Kyan Anderson (born March 25, 1992) is an American professional basketball player for Bashkimi of the Kosovo Basketball Superleague. He played college basketball for the TCU Horned Frogs.

==College career==
Anderson averaged 17.0 points and 4.5 assists per game as a junior at TCU. As a senior, he averaged 13.4 points per game and finished seventh all-time in TCU scoring.

==Professional career==
In the 2015–16 season, Anderson played for Okapi Aalstar of the Belgian league. He led the team in scoring with 15.9 points per game. The following season, he signed with medi Bayreuth. He posted 12 points, 1.7 rebounds and 3.6 assists per contest. In July 2017, Anderson signed with Élan Béarnais Pau-Lacq-Orthez.
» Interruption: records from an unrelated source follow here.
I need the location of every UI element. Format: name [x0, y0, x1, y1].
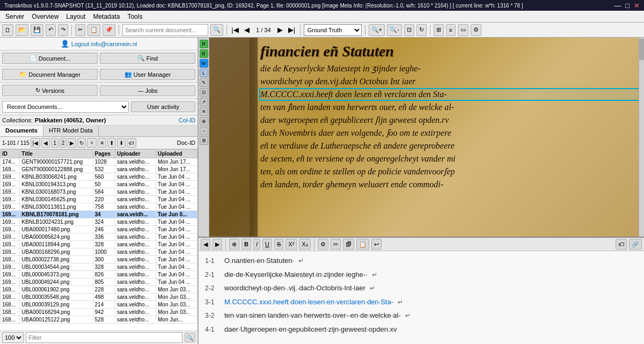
prev-doc-btn[interactable]: ◀ [41, 138, 50, 148]
table-row[interactable]: 169...UBA000085624.png336sara.veldho...T… [1, 233, 197, 241]
trans-underline-btn[interactable]: U [262, 239, 272, 250]
maximize-button[interactable]: □ [625, 2, 630, 10]
page2-btn[interactable]: 2 [60, 138, 67, 148]
tool-icon-5[interactable]: ✕ [200, 107, 208, 116]
upload-btn[interactable]: ⬆ [107, 138, 116, 148]
table-row[interactable]: 169...KBNL0300145625.png220sara.veldho..… [1, 196, 197, 203]
table-row[interactable]: 169...KBNL0300168073.png584sara.veldho..… [1, 188, 197, 196]
versions-button[interactable]: ↻ Versions [2, 85, 98, 96]
copy-btn[interactable]: 📋 [87, 24, 100, 36]
tool-icon-4[interactable]: ↗ [200, 98, 208, 106]
save-btn[interactable]: 💾 [31, 24, 43, 36]
ground-truth-select[interactable]: Ground Truth Latest Transcript All [304, 24, 362, 36]
prev-page-btn[interactable]: ◀ [242, 24, 252, 36]
trans-strike-btn[interactable]: S [274, 239, 283, 250]
trans-cut-btn[interactable]: ✂ [331, 239, 341, 250]
doc-table-container[interactable]: ID Title Pages Uploader Uploaded 174...G… [0, 149, 197, 331]
refresh-btn[interactable]: ↻ [77, 138, 86, 148]
table-row[interactable]: 168...UBL000039129.png214sara.veldho...M… [1, 301, 197, 309]
trans-superscript-btn[interactable]: X² [286, 239, 297, 250]
last-page-btn[interactable]: ▶| [287, 24, 297, 36]
tool-icon-8[interactable]: ⚙ [200, 136, 208, 145]
redo-btn[interactable]: ↷ [58, 24, 68, 36]
trans-link-btn[interactable]: 🔗 [629, 239, 642, 250]
col-pages[interactable]: Pages [93, 150, 115, 158]
table-row[interactable]: 169...KBNLB030068241.png560sara.veldho..… [1, 173, 197, 181]
table-row[interactable]: 169...KBNLB170078181.png34sara.veldh...T… [1, 211, 197, 218]
page1-btn[interactable]: 1 [51, 138, 58, 148]
table-row[interactable]: 169...KBNLB10024231.png324sara.veldho...… [1, 218, 197, 226]
tool-icon-7[interactable]: → [200, 127, 208, 135]
paste-btn[interactable]: 📌 [103, 24, 115, 36]
recent-docs-dropdown[interactable]: Recent Documents... [2, 101, 129, 113]
next-doc-btn[interactable]: ▶ [68, 138, 76, 148]
tab-documents[interactable]: Documents [0, 126, 43, 136]
menu-metadata[interactable]: Metadata [90, 12, 123, 21]
filter-input[interactable] [26, 332, 182, 343]
rotate-btn[interactable]: ↻ [416, 24, 427, 36]
trans-subscript-btn[interactable]: X₂ [299, 239, 310, 250]
first-doc-btn[interactable]: |◀ [31, 138, 41, 148]
zoom-select[interactable]: 100 75 50 150 [2, 332, 24, 343]
table-row[interactable]: 169...KBNL0300113811.png758sara.veldho..… [1, 203, 197, 211]
table-row[interactable]: 169...UBL000022738.png300sara.veldho...T… [1, 256, 197, 264]
tool-icon-1[interactable]: L [200, 69, 208, 77]
trans-tag-btn[interactable]: 🏷 [616, 239, 627, 250]
trans-settings-btn[interactable]: ⚙ [318, 239, 328, 250]
add-doc-btn[interactable]: ＋ [87, 138, 97, 148]
menu-overview[interactable]: Overview [28, 12, 62, 21]
minimize-button[interactable]: — [614, 2, 621, 10]
region-btn[interactable]: ▭ [458, 24, 469, 36]
table-row[interactable]: 169...UBL000034544.png328sara.veldho...T… [1, 264, 197, 271]
col-title[interactable]: Title [20, 150, 93, 158]
trans-add-btn[interactable]: ⊕ [229, 239, 239, 250]
grid-btn[interactable]: ⊞ [434, 24, 444, 36]
col-uploaded[interactable]: Uploaded [156, 150, 197, 158]
filter-search-btn[interactable]: 🔍 [185, 333, 195, 342]
delete-doc-btn[interactable]: ✕ [98, 138, 106, 148]
menu-layout[interactable]: Layout [63, 12, 89, 21]
col-id-label[interactable]: Col-ID [179, 117, 195, 123]
user-manager-button[interactable]: 👥 User Manager [100, 69, 195, 80]
table-row[interactable]: 169...UBA000168296.png1000sara.veldho...… [1, 248, 197, 256]
logout-button[interactable]: Logout info@caromein.nl [71, 41, 137, 47]
jobs-button[interactable]: — Jobs [100, 85, 195, 96]
col-id[interactable]: ID [1, 150, 20, 158]
zoom-in-btn[interactable]: 🔍+ [369, 24, 385, 36]
trans-copy-btn[interactable]: 🗐 [343, 239, 354, 250]
doc-manager-button[interactable]: 📁 Document Manager [2, 69, 98, 80]
undo-btn[interactable]: ↶ [46, 24, 56, 36]
document-button[interactable]: 📄 Document... [2, 53, 98, 64]
fit-btn[interactable]: ⊡ [404, 24, 414, 36]
close-button[interactable]: ✕ [634, 2, 640, 10]
settings-btn[interactable]: ⚙ [471, 24, 481, 36]
next-page-btn[interactable]: ▶ [275, 24, 285, 36]
table-row[interactable]: 169...GENT900000122888.png532sara.veldho… [1, 166, 197, 173]
table-row[interactable]: 169...UBL000045373.png826sara.veldho...T… [1, 271, 197, 279]
table-row[interactable]: 168...UBL000035548.png498sara.veldho...M… [1, 294, 197, 301]
tool-icon-3[interactable]: ⊡ [200, 88, 208, 97]
download-btn[interactable]: ⬇ [117, 138, 126, 148]
line-btn[interactable]: ≡ [446, 24, 456, 36]
trans-paste-btn[interactable]: 📋 [356, 239, 369, 250]
cut-btn[interactable]: ✂ [75, 24, 85, 36]
table-row[interactable]: 168...UBA000125122.png528sara.veldho...M… [1, 316, 197, 324]
tag-btn[interactable]: 🏷 [127, 138, 136, 148]
tool-icon-2[interactable]: ✎ [200, 78, 208, 87]
col-uploader[interactable]: Uploader [115, 150, 156, 158]
table-row[interactable]: 169...UBL000049244.png805sara.veldho...T… [1, 279, 197, 286]
table-row[interactable]: 174...GENT900000157721.png1028sara.veldh… [1, 158, 197, 166]
menu-server[interactable]: Server [2, 12, 27, 21]
new-btn[interactable]: 🗋 [2, 24, 13, 36]
table-row[interactable]: 169...KBNL0300194313.png50sara.veldho...… [1, 181, 197, 188]
tool-icon-6[interactable]: ⊕ [200, 117, 208, 126]
table-row[interactable]: 169...UBA000118944.png328sara.veldho...T… [1, 241, 197, 248]
trans-next-btn[interactable]: ▶ [213, 239, 222, 250]
image-canvas[interactable]: financien eñ Statuten die de Keyserlycke… [209, 38, 644, 237]
zoom-out-btn[interactable]: 🔍- [387, 24, 402, 36]
search-input[interactable] [122, 24, 208, 36]
search-btn[interactable]: 🔍 [210, 24, 223, 36]
trans-italic-btn[interactable]: I [253, 239, 260, 250]
menu-tools[interactable]: Tools [124, 12, 145, 21]
find-button[interactable]: 🔍 Find [100, 53, 195, 64]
He left the team in January 2018 after averaging 9.3 points and 4.4 assists per game.

On August 19, 2018, Anderson signed with Sigal Prishtina of the Kosovan league.

On July 31, 2019, he signed with BG Göttingen of the Basketball Bundesliga.

On June 16, 2020, he has signed with Falco KC of the Hungarian Basketball League.

On August 2, 2021, he has signed with Gießen 46ers of the Basketball Bundesliga.

On February 22, 2022, he has signed with MLP Academics Heidelberg of the Basketball Bundesliga.

On July 8, 2022, he signed with Alliance Sport Alsace of the French LNB Pro B.